Don’t look now, but basketball season is right around the corner.
Two weeks around the corner to be exact.
With the calendar days quickly fading away, the Utah women’s basketball team has just started gearing up for the beginning of its season. The Utes are lined up to have a great year. Coming off a regular-season Mountain West Conference championship and projected in preseason polls to win once again this year, the team is preparing for what will be a season of high expectations and many challenges.
There have been many cases throughout sports history where teams have collapsed under the pressure of high expectations. However, with veteran head coach Elaine Elliot on the sidelines, this shouldn’t be much of a worry to anyone8212;especially the Utes.
“We set the table every year to try and reach the potential each team has in terms of execution,” Elliot said. “So it is the same deal every year, no matter where we are picked to finish in conference.”
Execution should look good with the players the Utes have coming back. Preseason MWC Player of the Year Morgan Warburton and first-team selection Kalee Whipple will give the Utes one of the best one-two scoring punches in the Mountain West. And while Utah will have two of the best players in the conference, it will also feel the loss of point guard Leilani Mitchell.
“(Mitchell) was the best point guard to play here,” Elliot said. “(This year) we have to try to view it as a different skill set at the point guard position. We’ll let these young kids grow and play to their ability.”
The three players in line for the starting job are junior Hennasea Tokumura and freshmen Janita Badon and Hannah Stephens. They will all be looking to log minutes at the point guard spot this season.
The Utes should get a good feel as to where they stack up against the rest of the nation early in the season. Impressive teams such as Louisville, Mississippi State and USC will all pay a visit to the Huntsman Center. The Utes will also go on the road to face the University of Oregon in Eugene, Ore., and will take on Virginia, Gonzaga and Marquette at the WBCA classic.
“This is a difficult schedule,” Elliot said. “We will be a better team at the end than the start. We may hit a few bumps on the road, but this schedule will get guys talking about us.”

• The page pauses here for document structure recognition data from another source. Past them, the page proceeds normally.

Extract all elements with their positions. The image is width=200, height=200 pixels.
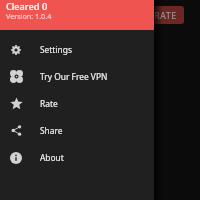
staticText: About	[40, 152, 64, 163]
staticText: Cleared 0	[6, 0, 48, 13]
button[interactable]: Share	[0, 117, 154, 144]
button[interactable]: Settings	[0, 36, 154, 63]
button[interactable]: Rate	[0, 90, 154, 117]
staticText: Rate	[40, 98, 58, 109]
staticText: Share	[40, 125, 63, 136]
button[interactable]: Try Our Free VPN	[0, 63, 154, 90]
staticText: Version: 1.0.4	[6, 11, 52, 21]
button[interactable]: About	[0, 144, 154, 171]
staticText: Settings	[40, 44, 72, 55]
staticText: Try Our Free VPN	[40, 71, 108, 82]
button[interactable]: RATE	[147, 6, 184, 24]
staticText: RATE	[154, 9, 177, 21]
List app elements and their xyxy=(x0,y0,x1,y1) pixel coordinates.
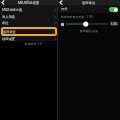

Where the loaded non-conference schedule will also help Utah is at the end of the season, when the tournament selection committee takes the strength of schedule into strong consideration. Many felt Utah was punished too severely when it was handed a No. 8 seed before getting bounced out in the first round of the NCAA tournament. That shouldn’t be the case this year, as Utah will have many opportunities to prove itself to the selection committee.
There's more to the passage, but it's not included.